In East Grand Forks, the downtown portion of the flood control system is not made of earthen dikes. A flood wall is installed piece-by-piece during floods. This allows people in downtown East Grand Forks to have a direct view of the Red River. The "dry side" of the flood wall is an area called The Boardwalk, a brick path lined with several restaurants and bars to take advantage of the river view. On the "wet side" of the flood wall (in the Greenway) is an area called Rotary Park, which includes a fountain.

====Campground====
Located just north of downtown East Grand Forks is a campground. Operated by the Minnesota Department of Natural Resources, it is in the Red River State Recreation Area. The campground features 48 camp sites with water, electric, and sewer hookups; and 36 camp sites without hookups. The campground is located directly west of Sherlock Park, in the former Sherlock Park residential neighborhood.
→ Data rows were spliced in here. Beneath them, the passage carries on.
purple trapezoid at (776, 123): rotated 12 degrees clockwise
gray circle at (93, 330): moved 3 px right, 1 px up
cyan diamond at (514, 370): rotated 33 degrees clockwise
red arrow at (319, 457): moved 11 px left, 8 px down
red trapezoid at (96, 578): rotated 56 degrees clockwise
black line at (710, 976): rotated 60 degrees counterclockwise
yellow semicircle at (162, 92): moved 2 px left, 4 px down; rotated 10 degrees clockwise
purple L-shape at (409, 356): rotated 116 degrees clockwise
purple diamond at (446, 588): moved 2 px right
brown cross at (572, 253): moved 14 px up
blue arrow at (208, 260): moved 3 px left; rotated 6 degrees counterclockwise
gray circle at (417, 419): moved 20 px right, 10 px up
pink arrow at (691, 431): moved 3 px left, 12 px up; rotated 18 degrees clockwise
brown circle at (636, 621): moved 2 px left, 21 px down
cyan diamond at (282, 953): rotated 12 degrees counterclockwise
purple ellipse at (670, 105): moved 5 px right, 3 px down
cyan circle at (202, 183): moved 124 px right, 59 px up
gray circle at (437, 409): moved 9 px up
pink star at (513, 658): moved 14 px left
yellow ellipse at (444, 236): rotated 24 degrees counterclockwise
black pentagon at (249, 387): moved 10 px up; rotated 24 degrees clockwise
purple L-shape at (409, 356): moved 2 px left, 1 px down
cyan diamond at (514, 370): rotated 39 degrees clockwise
Inundated during the Red River Flood of 1997, all homes and other structures in the neighborhood were severely damaged and were demolished. This area is now part of the Greenway.

==Management==
Both city and state agencies own and operate areas of the Greenway. On the Grand Forks side, the city of Grand Forks owns all land within the Greenway. The Grand Forks Park District is responsible for managing and maintaining four park areas of Lincoln Golf Course, Riverside Park, Kannowski Park (formerly Central Park), and Lincoln Drive Park. On the East Grand Forks side, the city of East Grand Forks owns a 200 acre section of the Greenway in the downtown area. All other land on the East Grand Forks side is owned by the Minnesota Department of Natural Resources. This 1200 acre section is called the Red River State Recreation Area.